The DWCC is a self-contained program for extracting metadata from various data sources including databases like MS SQl, Redshift, Amazon Athena, and Snowflake, and non-database sources like Tableau Server. New sources--both database and non database--are continually being added.
The DWCC is deployed as a command-line application shipped as a Docker image. When it is run, it creates a Docker container that is isolated from everything else on your system except the data source it catalogs, and the directory outside the container for the catalog output.
The DWCC pulls only metadata from the source. It doesn't collect any data. For databases, the information gathered includes the number of tables and columns , the names of the tables and columns, key information, and the data types used--information that is useful for data analysts to use.
You can use one DWCC to catalog as many data sources as you have. All you need to do is change the name of the catalog source and the parameters in the command-line.

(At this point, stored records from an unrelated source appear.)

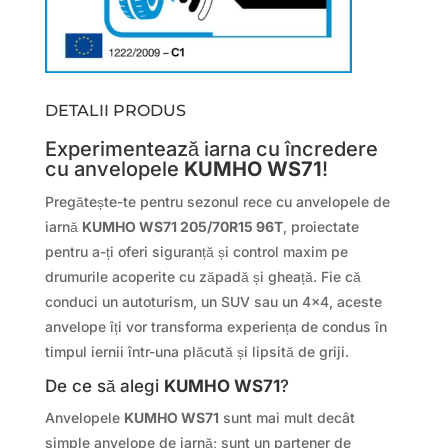
DETALII PRODUS
Experimentează iarna cu încredere
cu anvelopele
KUMHO WS71
!
Pregătește-te pentru sezonul rece cu anvelopele de
iarnă
KUMHO WS71 205/70R15 96T
, proiectate
pentru a-ți oferi siguranță și control maxim pe
drumurile acoperite cu zăpadă și gheață. Fie că
conduci un autoturism, un SUV sau un 4×4, aceste
anvelope îți vor transforma experiența de condus în
timpul iernii într-una plăcută și lipsită de griji.
De ce să alegi
KUMHO WS71
?
Anvelopele
KUMHO WS71
sunt mai mult decât
simple anvelope de iarnă; sunt un partener de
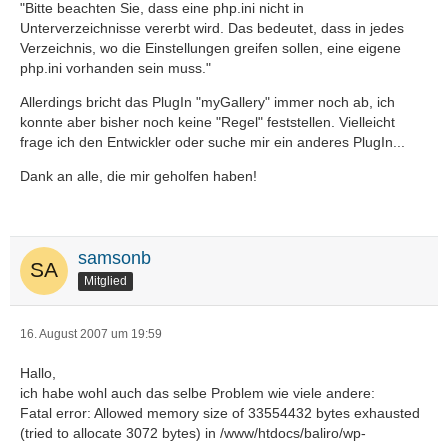
"Bitte beachten Sie, dass eine php.ini nicht in
Unterverzeichnisse vererbt wird. Das bedeutet, dass in jedes
Verzeichnis, wo die Einstellungen greifen sollen, eine eigene
php.ini vorhanden sein muss."
Allerdings bricht das PlugIn "myGallery" immer noch ab, ich
konnte aber bisher noch keine "Regel" feststellen. Vielleicht
frage ich den Entwickler oder suche mir ein anderes PlugIn...
Dank an alle, die mir geholfen haben!
samsonb
Mitglied
16. August 2007 um 19:59
Hallo,
ich habe wohl auch das selbe Problem wie viele andere:
Fatal error: Allowed memory size of 33554432 bytes exhausted
(tried to allocate 3072 bytes) in /www/htdocs/baliro/wp-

Because the DWCC is shipped as a Docker image, you need to have Docker installed on the local machine. If you can't use Docker, we also have a Java version of DWCC available. For more information about Docker see https://docs.docker.com/get-docker/.
The computer running the catalog collector should have network access to the data source.
The user running the catalog collector must have read access to the data resource.
For many data sources you will also need to have jdbc drivers for the data source installed on the local machine. The DWCC assumes the .jar file driver is in the ../jdbcdrivers directory.
Finally, a minimum of 2G of memory and a 2Ghz processor are required for all sources. Certain data sources (like BigQuery) may have additional requirements.